- Genre: Comedy drama
- Created by: Amy Bloom
- Written by: Amy Bloom K.J. Steinberg
- Directed by: Michael McDonald
- Starring: Lili Taylor Theresa Randle Mido Hamada Devon Gummersall Kevin Chamberlin Derek Riddell Chris Diamantopoulos Samira Damavandi Ken Page
- Composer: Mason Daring
- Country of origin: United States
- Original language: English
- No. of seasons: 1
- No. of episodes: 8

Production
- Executive producers: Michael M. Robin Greer Shephard Michael McDonald Amy Bloom
- Producers: Bernadette Caulfield Chris Donahue
- Cinematography: Anette Haellmigk Matthew Williams
- Camera setup: Single-camera
- Running time: 44 mins.
- Production companies: The Shephard/Robin Company Warner Horizon Television

Original release
- Network: Lifetime
- Release: July 15 – September 9, 2007

= State of Mind (TV series) =

American comedy-drama TV series (2007)

State of Mind is an American comedy-drama series created by novelist Amy Bloom.

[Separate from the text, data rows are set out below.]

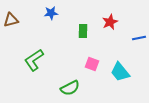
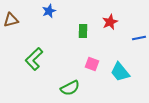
blue star: moved 2 px left, 2 px up; rotated 16 degrees counterclockwise
green L-shape: moved 1 px up; rotated 10 degrees counterclockwise
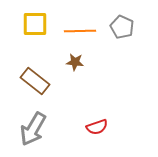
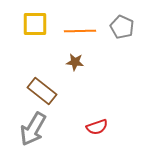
brown rectangle: moved 7 px right, 10 px down
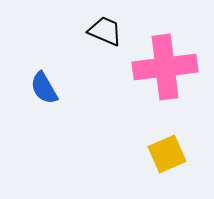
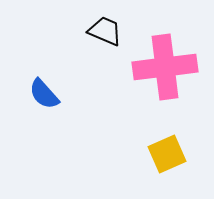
blue semicircle: moved 6 px down; rotated 12 degrees counterclockwise
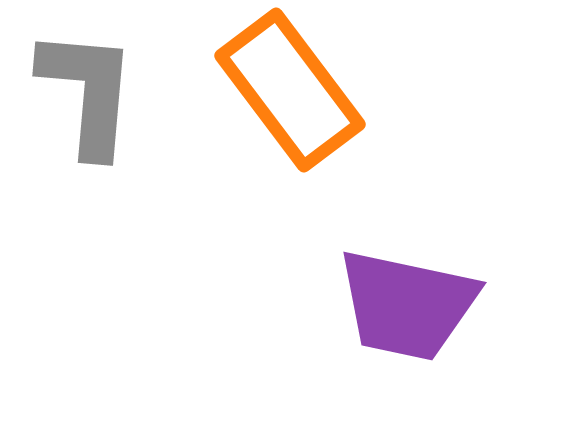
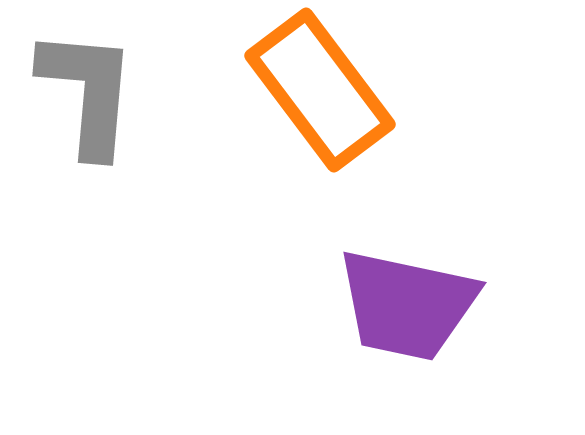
orange rectangle: moved 30 px right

The series stars Lili Taylor and premiered on Lifetime on July 15, 2007. Its last episode aired on September 9, 2007.

==Synopsis==
Anne Bellowes is a psychiatrist who unexpectedly finds her husband cheating on her with their marriage counselor. The series deals with Bellowes and her relationship with her patients as well as other doctors in the practice.

==Cast==
- Lili Taylor as Dr. Ann Bellowes
- Theresa Randle as Dr. Cordelia Banks
- Mido Hamada as Dr. Taj Kalid
- Devon Gummersall as Barry White
- Kevin Chamberlin as Fred Smedresman
- Derek Riddell as Dr. James Lecroix
- Chris Diamantopoulos as Phil Eriksen
- Samira Damavandi as Jhasmine Kalid
- Ken Page as Florian

==Episodes==

| No. | Title | Directed by | Written by | Original release date |
|---|---|---|---|---|
| 1 | "Pilot" | Michael McDonald | Amy Bloom | July 15, 2007 |
| 2 | "Between Here and There" | Michael M. Robin | Amy Bloom | July 22, 2007 |
| 3 | "Snow Melts" | Rick Wallace | K.J. Steinberg | July 29, 2007 |
| 4 | "Passion Fishing" | Adam Arkin | Amy Bloom | August 5, 2007 |
| 5 | "Helpy Helperpants" | Michael McDonald | Amy Bloom | August 12, 2007 |
| 6 | "In Bocca Al Lupo" | Arvin Brown | Oliver Goldstick | August 19, 2007 |
| 7 | "O Rose, Thou Art Sick" | Henry Winkler | Amy Bloom | August 26, 2007 |
| 8 | "Lost and Found" | Julia Sweeney | Oliver Goldstick | September 9, 2007 |

==Reception==
Common Sense Media gave the show 4 out of 5 stars.